Bizler çocuğumuza kula kulluk etmemeyi, dinini hür iradesi ile özgürce yaşaması gerektiğini öğretiriz. Bizler, demokrasinin ne olduğunu, hatta demokrasiye inanmayanların bile bir gün demokrasiye ihtiyaç duyacaklarını öğretiriz. Bizler çocuğumuza vatan sevgisini aşılarız. Bayrak sevgisinin yürek işi olduğunu, ellerde gösteriş amaçlı sallamak için olmadığını anlatırız. Atatürk ilke ve inkılaplarının ne anlama geldiğini öğretiriz. Bir milletin istiklali ve hürriyeti için neler yaptığını bildiğimiz için bütün duvarlara niçin Egemenlik Kayıtsız Şartsız milletindir yazıldığını öğretiriz.

Bizler çocuğumuzu şeyhlerin ayakuçlarından, tarikatlardan, din tüccarlarından korur, inançları ile kandırmayız. Bizler Hasan Tahsin’leriz, Demirci Efe’leriz, Kuvva-ı Milliyecileriz.”

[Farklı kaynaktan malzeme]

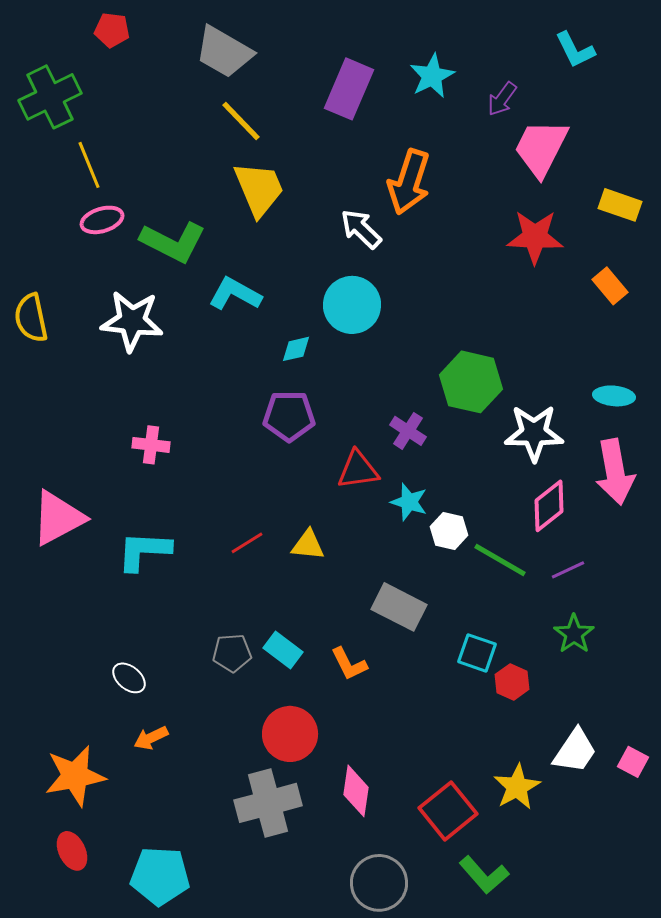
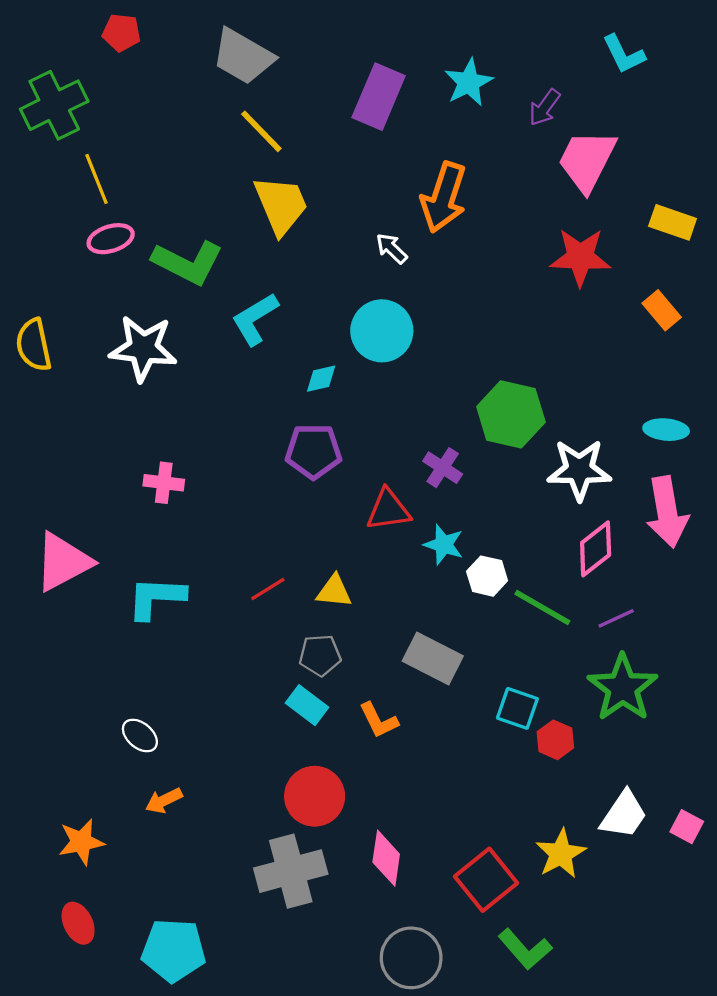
white arrow: (361, 229) -> (392, 248), size x0.7
cyan L-shape: (235, 294) -> (255, 319), turned -60
green star: (574, 634) -> (623, 688), size x1.6
gray pentagon: (232, 653) -> (320, 655), moved
orange star: (75, 776) -> (81, 842), size x0.7

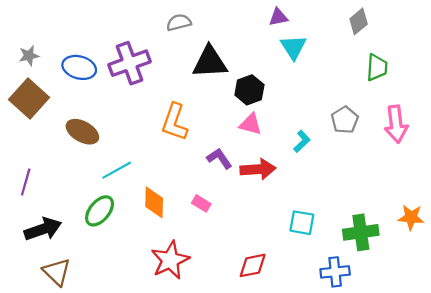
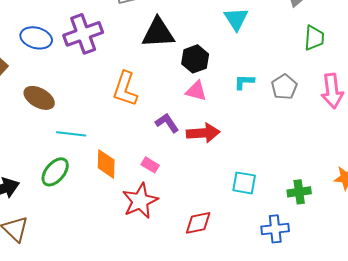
cyan L-shape: (302, 141) -> (244, 82), moved, turned -135
cyan line: (117, 170) -> (71, 134), turned 36
green cross: (361, 232) -> (299, 192), size x0.7
red star: (170, 260) -> (140, 201), moved

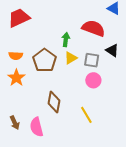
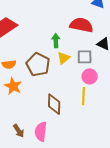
yellow line: (86, 115) -> (83, 96), moved, turned 42
pink semicircle: (37, 127) -> (41, 132), turned 30

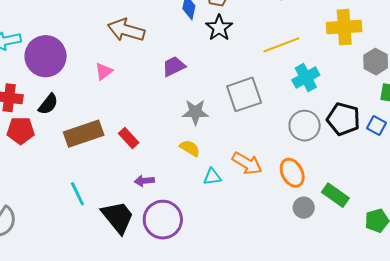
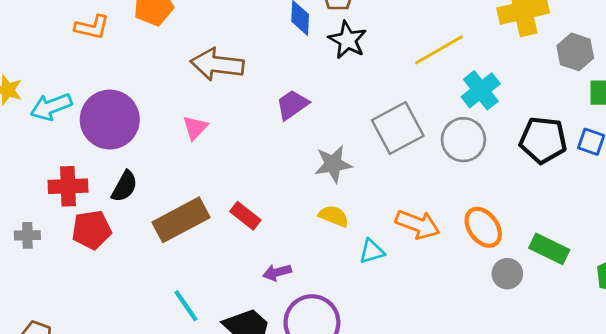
gray circle: (305, 126) -> (463, 140), moved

“O HEYECAN HALA YÜREĞİMİZDE YAŞIYOR”

Ocakcı, “95 yıl önce, kan ve ateş cehenneminin ortasından bağımsızlık aşkı ve heyecanıyla çıkan aziz milletimizin yaşadığı o heyecan hala yüreğimizde yaşıyor. Biliyoruz ki içinde bulunduğumuz bu zor zaman 95 yıl öncesinde yaşananlardan daha zor değil.  Bu inançla CHP’nin her üyesi, dün olduğu gibi bugün de Cumhuriyet ideali ve değerleri için çalışmaktadır” ifadelerini kullandı. 

CHP İlçe Başkanı, “ korkmuyoruz, çünkü bizler yüreğimizde yurtsever atalarımızın devrimci ruhlarını taşıyoruz. Bizler direniyoruz. Bizler mağrur ve başını dik tutanlarız. Bizler bu güzelim ülkenin topraklarına gözyaşımızı ve kanımızı feda edenleriz. Bizler Cumhuriyetin cefakar partisi Cumhuriyet Halk Partisiyiz. Bizler tarihin tekerrürden ibaret olduğunu biliyoruz. İşte bu yüzden, biz Ulu Önder Mustafa Kemal Atatürk’ün vasiyeti olan Türk İstiklal ve Cumhuriyetini kurtarmaya yemin ettik “ dedi.

Ocakcı konuşmasının sonunda CHP’nin kurucu genel başkanı Mustafa Kemal Atatürk, silah arkadaşları, tüm şehitleri,  tüm genel başkanları, yönetici ve üyelerini, 9 Eylül ruhunu bugüne taşıyan tüm yurtseverleri minnet ve saygıyla andığını ifade etti.

Konuşmanın ardından törene katılan CHP’liler Atatürk Anıtı önünde hatıra fotoğrafı çektirdi.